This blog is an attempt to mention most of the major developments in the LLM race, as the world is calling it, the center of the new tech revolution. You will soon find out that it's not just a running race but rather a leaping race forward. Buckle up and let us begin.

Please feel free to correct me in any way, I am also learning and writing as I go. Looking forward to your constructive feedback.


Snow

Figure 1: (Left) OpenAI’s Sora generating video of a woman walking down the streets of Tokyo, (Right) Claude 3 Model family

Starting with ChatGPT, the generative AI frenzy has triggered global wide accessibility of LLMs and its emergent capabilities. Now, not only being limited to the tech giants but rather, it has already started being incorporated to numerous consumers facing enterprise solutions/products making things ease, efficient, instant and diverse with retrieving documents from piles, generating interactive content, analyzing data, inferring business decisions and even replacing humans.

“Compute, Not Fiat or Bitcoin, Will Be The ‘Currency of the Future’ and will be the most expensive commodity, Says Sam Altman as Nvidia’s Jensen Huang Highlights $100 Trillion AI Opportunity”.

It is no longer the case that we are limited to text, as the past was, the advancement includes ALL the data you can ever imagine. With multimodality, think about images, videos, tables, graphs, audios, flowcharts, designs, networks, graphs, everything can be processed, understood, referenced, retrieved, analyzed and generated that are far more superior to what a human ever will be able to.
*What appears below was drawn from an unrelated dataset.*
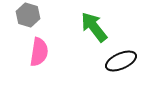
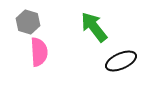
gray hexagon: moved 7 px down
pink semicircle: rotated 12 degrees counterclockwise
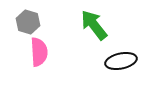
green arrow: moved 2 px up
black ellipse: rotated 12 degrees clockwise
Think about readings and understanding pages of books, generating software with thousands of lines of code, generating diverse identities with images, sketches & 3D avatars, creating real experiences, scenes, movies with videos, expressing sentiments with audios and now potentially exploring the physical worlds with robots, all is not just possible, but is already being done, and is leaping forward like never.

Snow

Figure 2: The evolutionary tree of modern LLMs from "Harnessing the Power of LLMs in Practice: A Survey on ChatGPT and Beyond"
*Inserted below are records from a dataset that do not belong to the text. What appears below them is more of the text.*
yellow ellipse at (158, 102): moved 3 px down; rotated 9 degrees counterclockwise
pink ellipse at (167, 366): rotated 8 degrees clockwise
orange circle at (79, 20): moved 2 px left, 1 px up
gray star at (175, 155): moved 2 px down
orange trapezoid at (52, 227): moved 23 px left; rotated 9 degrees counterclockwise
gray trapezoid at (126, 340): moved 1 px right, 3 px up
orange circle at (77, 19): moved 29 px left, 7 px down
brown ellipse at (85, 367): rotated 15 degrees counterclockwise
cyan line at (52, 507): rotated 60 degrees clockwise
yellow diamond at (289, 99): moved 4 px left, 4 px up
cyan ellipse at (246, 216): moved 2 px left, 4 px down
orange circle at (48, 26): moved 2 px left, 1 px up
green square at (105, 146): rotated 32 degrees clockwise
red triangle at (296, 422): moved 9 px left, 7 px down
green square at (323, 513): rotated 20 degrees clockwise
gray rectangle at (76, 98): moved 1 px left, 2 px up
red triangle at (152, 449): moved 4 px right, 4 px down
Will 2024 be the year when LLMs surprise human intelligence, break the MMLU benchmark, undergraduate level knowledge, from 86.85% with Claude-3 to all the way 100% or will 2024 be the year where humanity finally gets the wake-up call and a taste of the future to say Stop it, we have had enough? When do we say, we need a pause because it is not going to stop.
OpenAI is already planning for Artificial General Intelligence (AGI), Microsoft and Google have already started integrating all its suite's products with LLMs, Elon Musk at X is pouring billions of dollars into its own, businesses all around the world have a LLM based revenue and subscription model, we already have an AI software developer among us and so much more. The only question for me is, I have seen enough, what else will surprise me more? But just after me saying that, I will be in the coming days, very soon.

Snow

Figure 3: Comparison of the Claude 3 models to those of our peers on multiple benchmarks

I think that it will be enough of me contextualizing the hyperbolic advancements in LLMs, rather we in this blog we will look at the timelines of the developments of LLMs recently from our participants of the race. Introducing the Olympics 2024 of bigger, better and human-like LLM we have: OpenAI/Microsoft, Google (DeepMind), Anthropic, Amazon, Mistral, Cohere, Hugging face, NVIDIA, Inflection, Baidu, now X (Twitter) and sometime later Apple.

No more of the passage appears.